> [Supplied information]
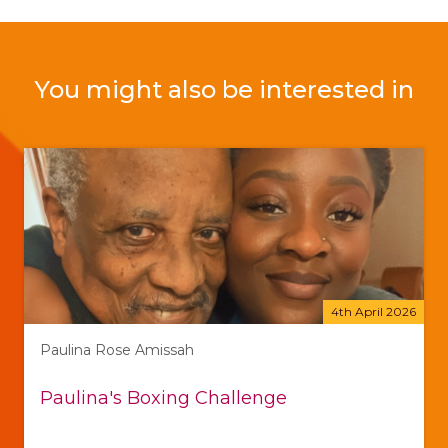
You might also be interested in
4th April 2026
Paulina Rose Amissah
Paulina's Boxing Challenge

> [Work request] All the data above is to be transcribed exactly, with no pictures included.

> [Answer box]
You might also be interested in
4th April 2026
Paulina Rose Amissah
Paulina's Boxing Challenge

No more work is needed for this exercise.